Monday, October 06, 2003

Glassine

A recent post included the word "glassine." I am familiar with the glassine envelopes used in stamp collecting--envelopes made of a glossy transparent paper. I have never seen the word glassine used in any other way. Here is the sentence from Rick Bass's story: "That there is still something beneath the surface: that our souls and spirits are still of more worth, more value, than the glassine, latticed ice-structures visible only now at the surface of things." It appears glassine is being used as a synonym for glassy. Why not just say glassy?
Here are the citations of glassine's usage from the Supplement to the Oxford English Dictionary:
1916 W. W. Young Story of Cigarette vi. 98
Each carton is wrapped by hand in moisture-proof and germ-proof glassine paper and firmly sealed.

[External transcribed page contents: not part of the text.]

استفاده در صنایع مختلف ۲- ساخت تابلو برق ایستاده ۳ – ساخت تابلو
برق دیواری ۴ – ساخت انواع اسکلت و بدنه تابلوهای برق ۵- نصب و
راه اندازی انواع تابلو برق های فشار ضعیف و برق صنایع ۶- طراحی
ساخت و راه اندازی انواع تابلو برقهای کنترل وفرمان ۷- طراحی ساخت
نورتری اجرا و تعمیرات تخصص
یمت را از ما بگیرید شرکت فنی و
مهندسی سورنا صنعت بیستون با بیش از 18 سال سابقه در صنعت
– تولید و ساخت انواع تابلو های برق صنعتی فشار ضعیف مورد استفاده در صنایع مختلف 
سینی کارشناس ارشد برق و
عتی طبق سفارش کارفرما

1925 Pulp & Paper Mag. 6 Aug 881
The manufacture of glassine paper requires great care, exceptionally clean raw materials, experienced labor, and specially designed machinery... Glassine is a paper which is made from very clean pulp, and which must be highly transparent.
1931 F. Hurst Back St. lviii. 507
Her dry mouth open, with a bubble, as if of glassine paper, spanning it.
1957 P. Mansfield Final Exposure xvi.
Enclosed in a glassine sheath, there lay a negative.
Ibid.244
The negative had been carefully released from the glassine envelope.
1970 S. Ellin Man from Nowhere xxxii. 155
He had stored Thoren's envelope and scrap paper in glassine packets.
Not a single stamp collecting reference in the lot.